Doyle acknowledged the war headlines but moved quickly to draw a distinction that he clearly felt needed reinforcing.
“A temporary waiver is exactly that — temporary,” he said. “The Jones Act is not a regulation. It is a statute: passed, reaffirmed and supported by Congress on a bipartisan basis for over a century.”
For investors, lenders and shipowners, Doyle argued, that distinction matters. Far from signaling uncertainty, the continued political support for the Jones Act should be read as a durable commitment to a protected domestic maritime market, one of the few remaining globally.
“The signal is not uncertainty,” he said. “The signal is stability.”
That stability, Doyle continued, is precisely what enables capital-intensive investments like Frederick Paup. Shipyards expand, financing flows and operators commit to multi-decade assets not in spite of the Jones Act, but because of it.
“It is not a constraint on investment, it is the foundation for investment,” he said.
Doyle’s argument gains traction when set against the broader backdrop of international shipping, where consolidation, rate volatility and geopolitical risk have become the norm. In contrast, the Jones Act trade, encompassing sectors from tankers to tugs to dredging, operates within a more insulated, predictable framework.
“While global shipping markets can swing wildly, there remains one segment that is steady, predictable and American,” Doyle said. “And that is the Jones Act trade.”

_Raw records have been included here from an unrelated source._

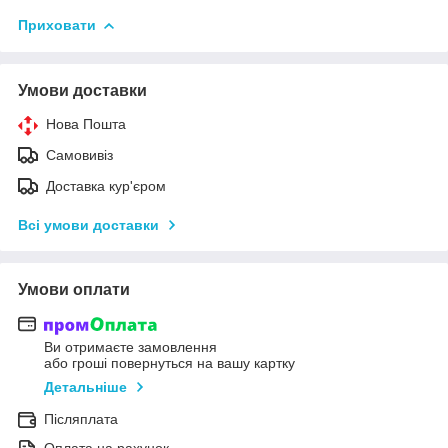
Приховати
Умови доставки
Нова Пошта
Самовивіз
Доставка кур'єром
Всі умови доставки
Умови оплати
Ви отримаєте замовлення
або гроші повернуться на вашу картку
Детальніше
Післяплата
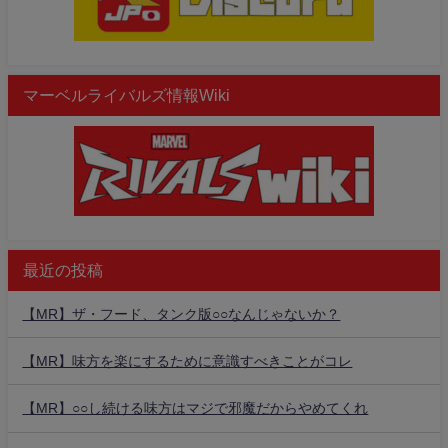
マーベルライバルズ情報Wiki
最近の投稿
【MR】ザ・フード、タンク版○○なんじゃないか？
【MR】味方を楽にするために意識すべきことがコレ
【MR】○○し続ける味方はマジで邪魔だからやめてくれ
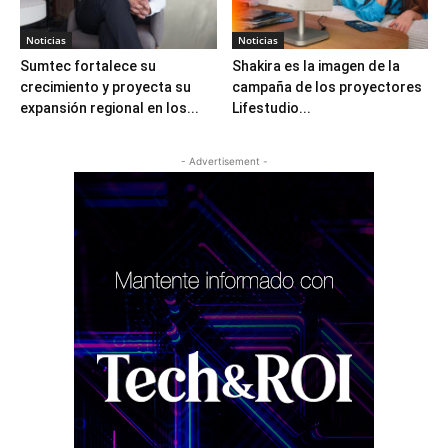
Noticias
Noticias
Sumtec fortalece su
Shakira es la imagen de la
crecimiento y proyecta su
campaña de los proyectores
expansión regional en los...
Lifestudio...
- Advertisement -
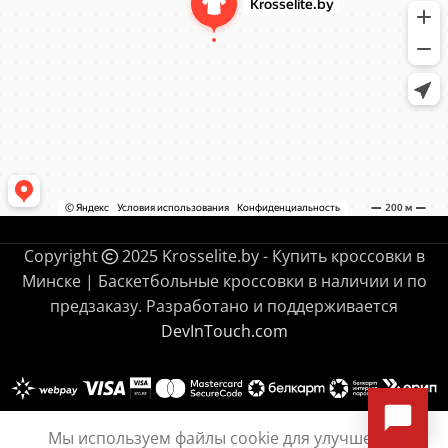
Copyright
2025 Krosselite.by - Купить кроссовки в
Минске | Баскетбольные кроссовки в наличии и по
предзаказу. Разработано и поддерживается
DevInTouch.com
Мы используем файлы cookie для улучшения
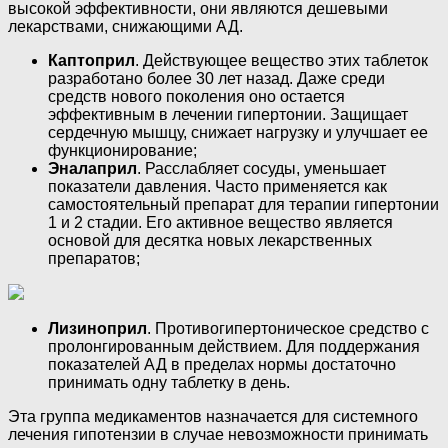
высокой эффективности, они являются дешевыми
лекарствами, снижающими АД.
Каптоприл
. Действующее вещество этих таблеток
разработано более 30 лет назад. Даже среди
средств нового поколения оно остается
эффективным в лечении гипертонии. Защищает
сердечную мышцу, снижает нагрузку и улучшает ее
функционирование;
Эналаприл
. Расслабляет сосуды, уменьшает
показатели давления. Часто применяется как
самостоятельный препарат для терапии гипертонии
1 и 2 стадии. Его активное вещество является
основой для десятка новых лекарственных
препаратов;
Лизиноприл
. Противогипертоническое средство с
пролонгированным действием. Для поддержания
показателей АД в пределах нормы достаточно
принимать одну таблетку в день.
Эта группа медикаментов назначается для системного
лечения гипотензии в случае невозможности принимать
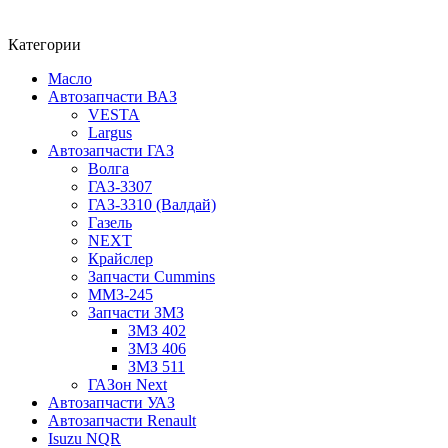
Категории
Масло
Автозапчасти ВАЗ
VESTA
Largus
Автозапчасти ГАЗ
Волга
ГАЗ-3307
ГАЗ-3310 (Валдай)
Газель
NEXT
Крайслер
Запчасти Cummins
ММЗ-245
Запчасти ЗМЗ
ЗМЗ 402
ЗМЗ 406
ЗМЗ 511
ГАЗон Next
Автозапчасти УАЗ
Автозапчасти Renault
Isuzu NQR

Frederick Paup's daughter Julia did the honor of breaking the traditional bottle of champagne against the hull to christen the new hopper dredge. Copyright GT | MarineLink.com
For the dredging sector in particular, that predictability has tangible implications. U.S. dredging companies play a critical role in maintaining and expanding the nation’s ports, supporting coastal resilience and enabling both commercial trade and military readiness. Yet their work often flies under the radar.
“We are often unseen,” Doyle noted. “Often imitated around the world, but never duplicated.”The Frederick Paup, Chairman of the Board and EVP, Manson Construction, is the namesake of the new ship. While the vessel built in Brownsville, TX, was late … nearly three years late, the record-breaking vessel is designed to deepen and maintain U.S. waterways, support coastal protection projects and contribute to national security missions.
“It will serve the military. It will strengthen our coasts. It will support energy and trade,” Doyle said, underscoring the multi-dimensional value of modern dredging assets.
In that sense, the vessel is more than just a capital project; it is a manifestation of a broader industrial ecosystem—one built on domestic capability, skilled labor and long-term investment horizons. And, as Doyle made clear, it is an ecosystem he believes is inseparable from the Jones Act itself.
“In a volatile global market, the Jones Act remains one of the few constants investors can rely on,” he said. He said policy matters. Predictability matters more. And in an industry where assets are measured in decades, not quarters, the ability to plan with confidence may be the most valuable commodity of all.
As Frederick Paup’s daughter Julia released the champagne bottle that shattered against the ship’s hull in New Orleans, this time-tested tradition and Doyle’s remarks served as both celebration and reminder: the strength of American maritime is not accidental. It is built deliberately on laws, investments and commitments designed to endure.